[DATA SUPPLIED Boundary: Start]

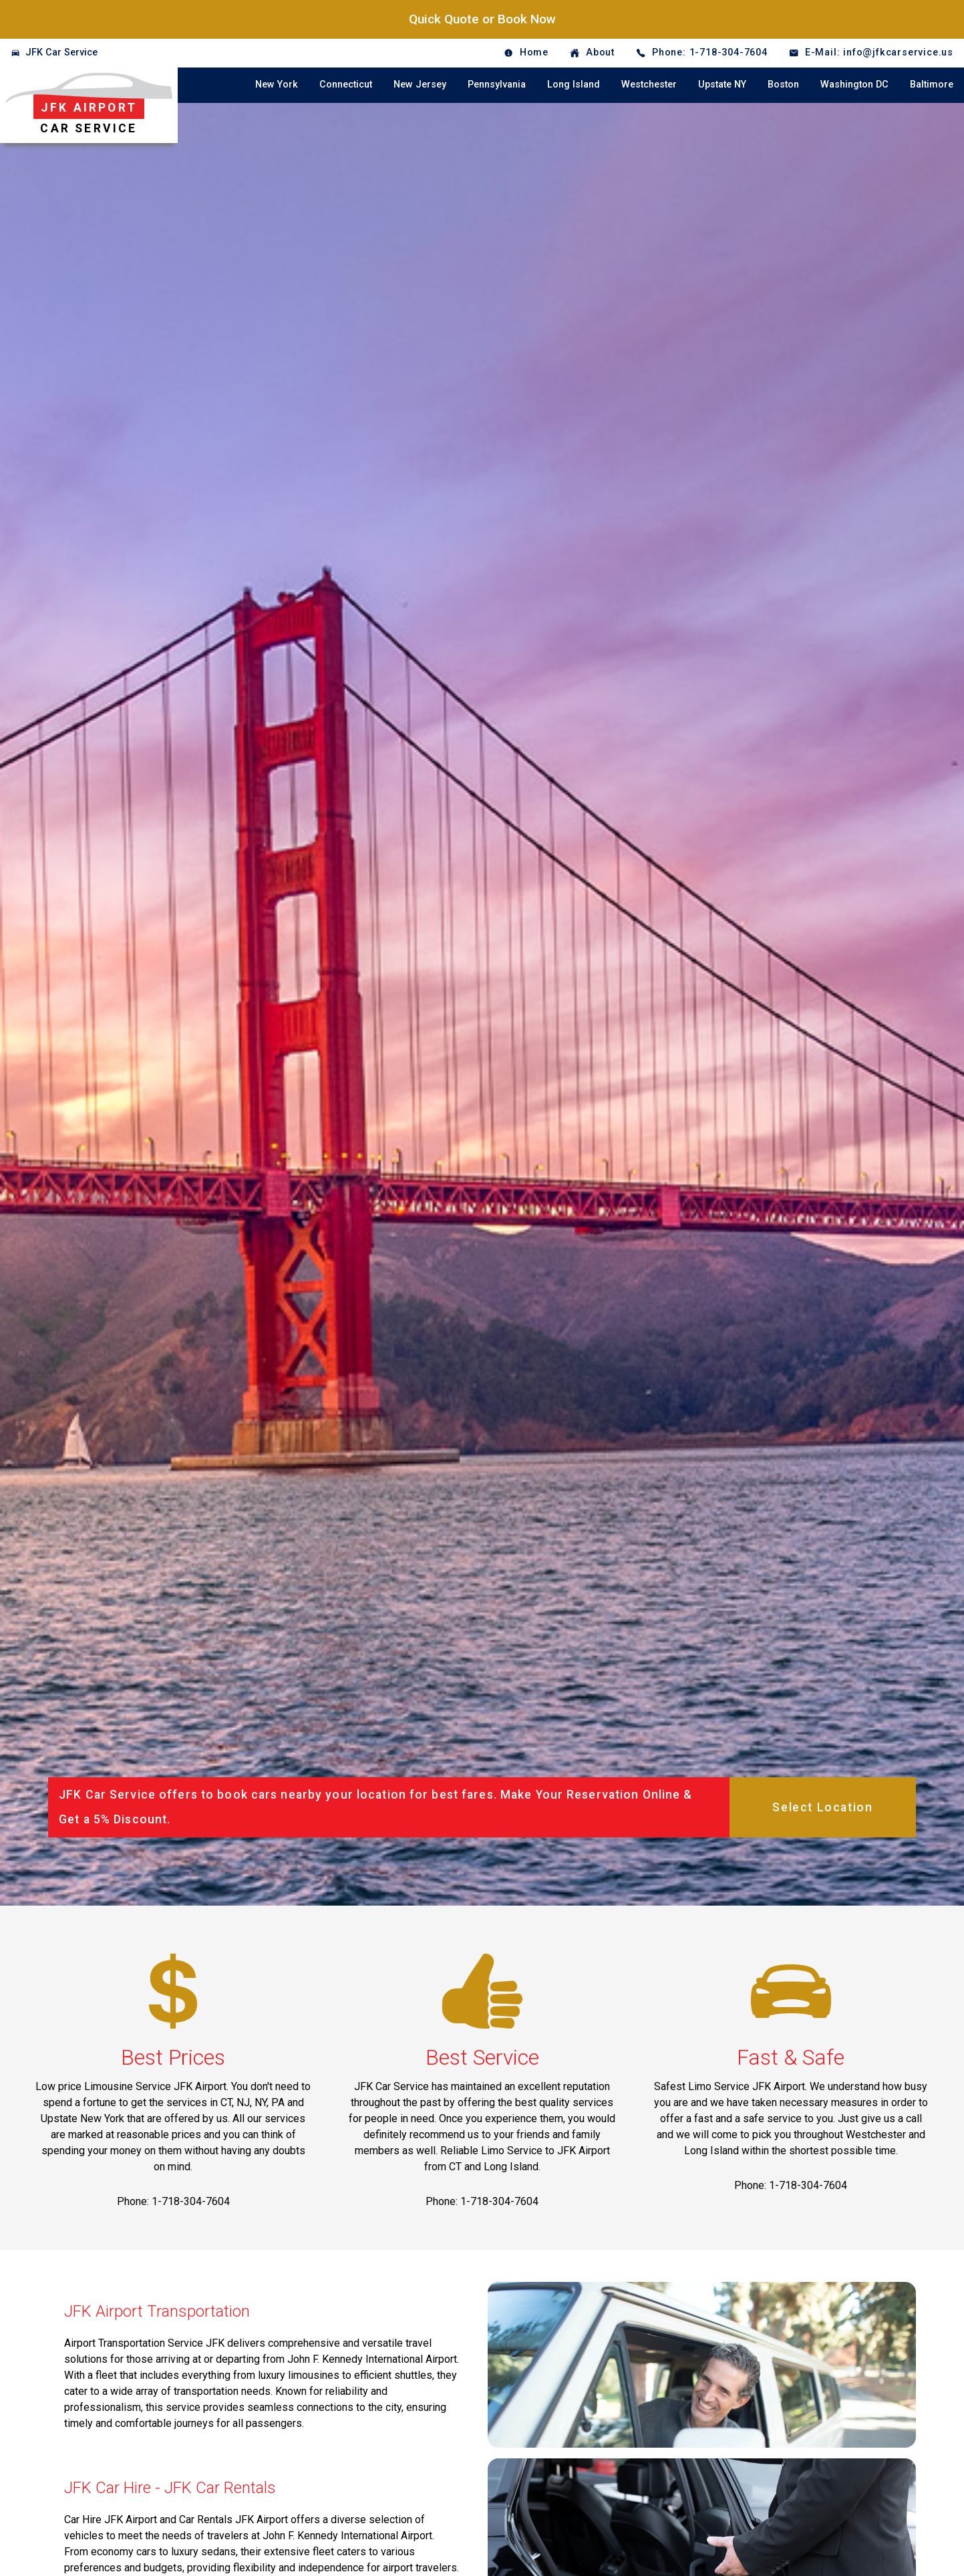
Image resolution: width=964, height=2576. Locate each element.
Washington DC (854, 84)
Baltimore (931, 84)
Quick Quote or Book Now (482, 19)
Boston (783, 84)
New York (276, 84)
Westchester (649, 84)
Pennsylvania (497, 84)
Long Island (573, 84)
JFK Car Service (61, 52)
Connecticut (345, 84)
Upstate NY (722, 84)
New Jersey (419, 84)
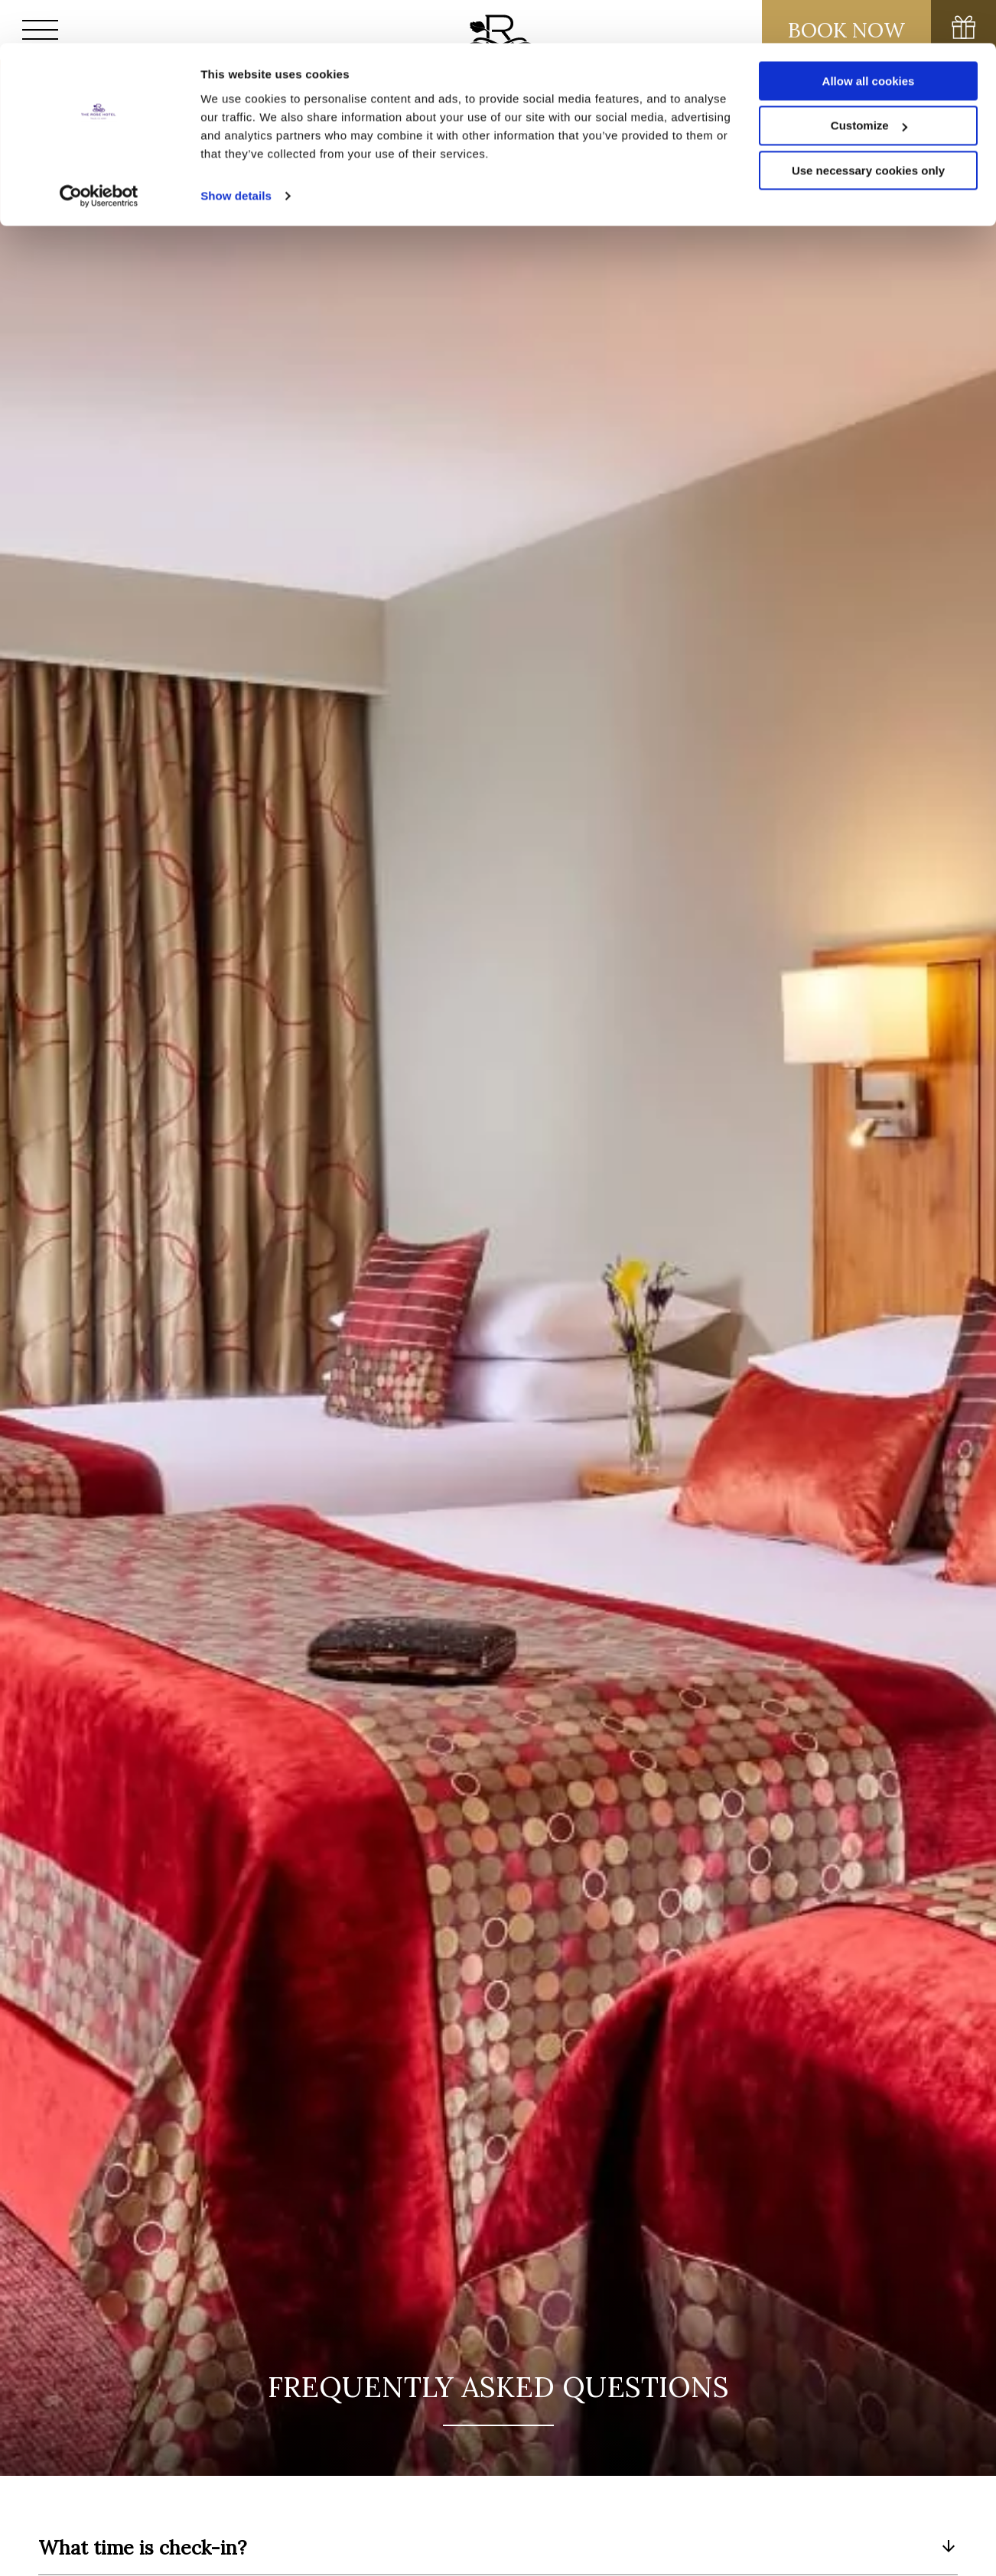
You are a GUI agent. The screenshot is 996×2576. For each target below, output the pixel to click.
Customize (869, 82)
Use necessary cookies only (868, 128)
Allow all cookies (868, 37)
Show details (236, 152)
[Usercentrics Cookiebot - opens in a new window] (99, 152)
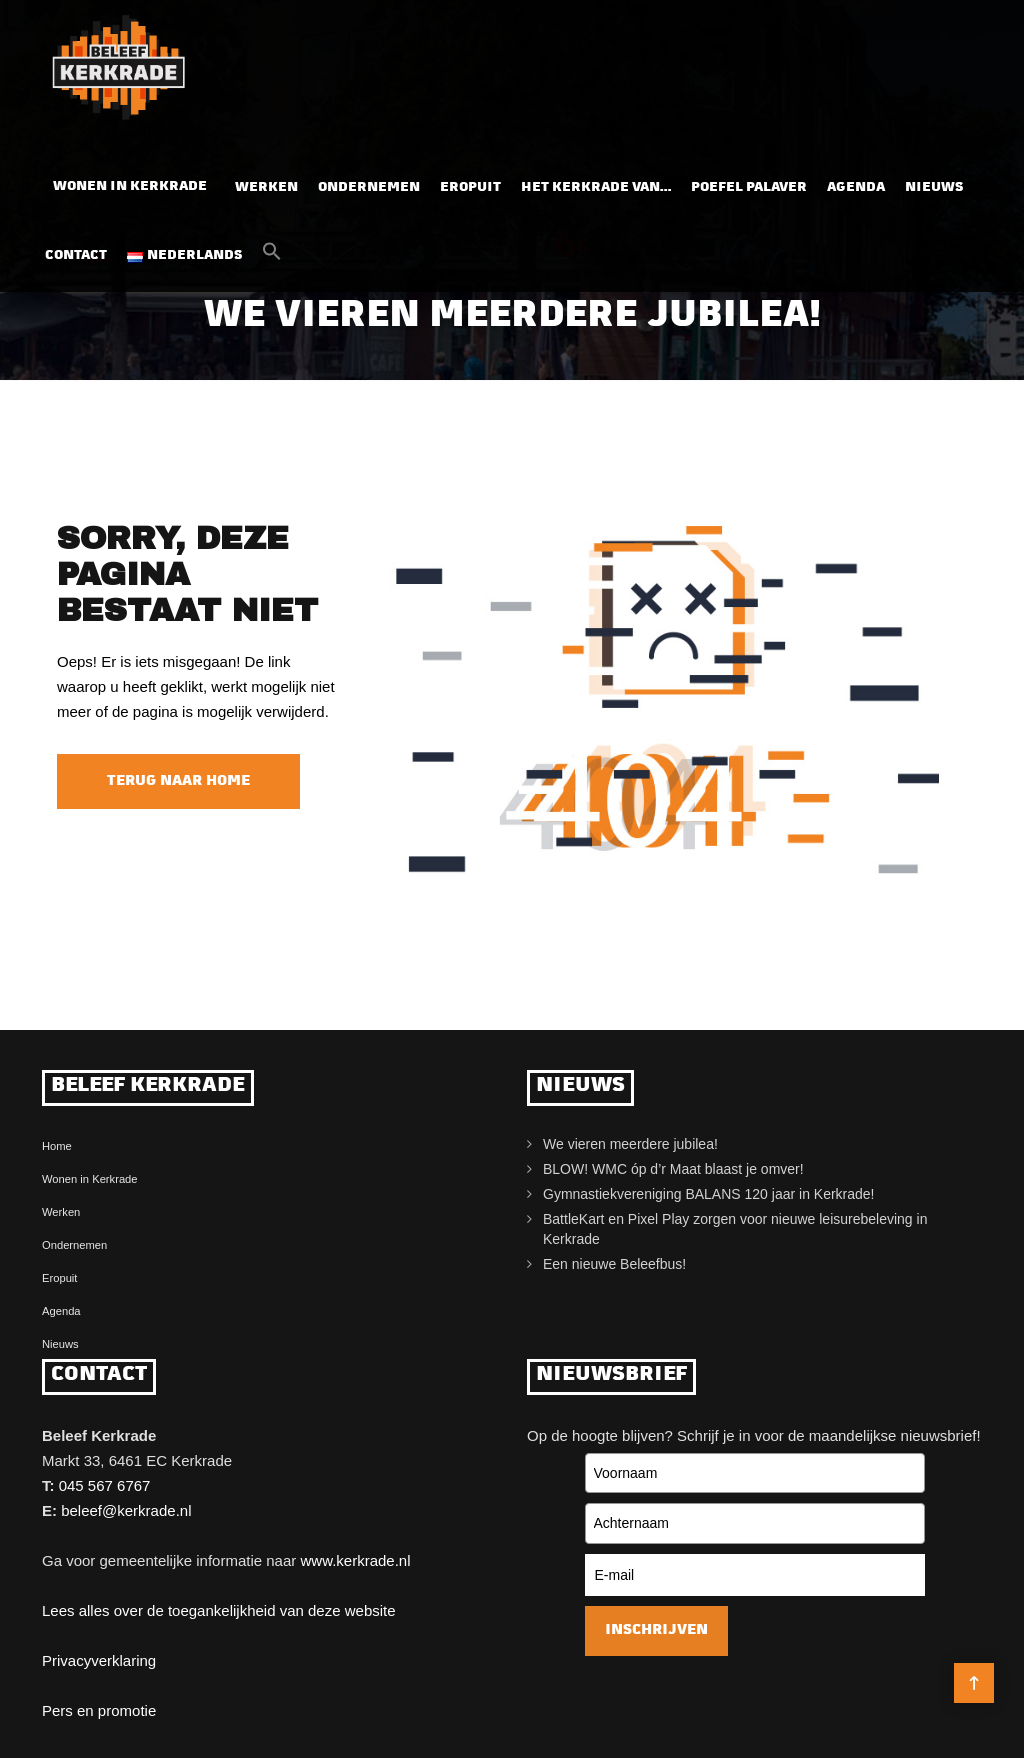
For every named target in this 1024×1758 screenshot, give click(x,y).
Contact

[DATA SUPPLIED Boundary: End]

WORK ITEM: Return exactly the lines of the data, beginning with the first and ending with the line containing "Connecticut (345, 84)". Skip the pictures.

SOLUTION:
Image resolution: width=964, height=2576. Locate each element.
Washington DC (854, 84)
Baltimore (931, 84)
Quick Quote or Book Now (482, 19)
Boston (783, 84)
New York (276, 84)
Westchester (649, 84)
Pennsylvania (497, 84)
Long Island (573, 84)
JFK Car Service (61, 52)
Connecticut (345, 84)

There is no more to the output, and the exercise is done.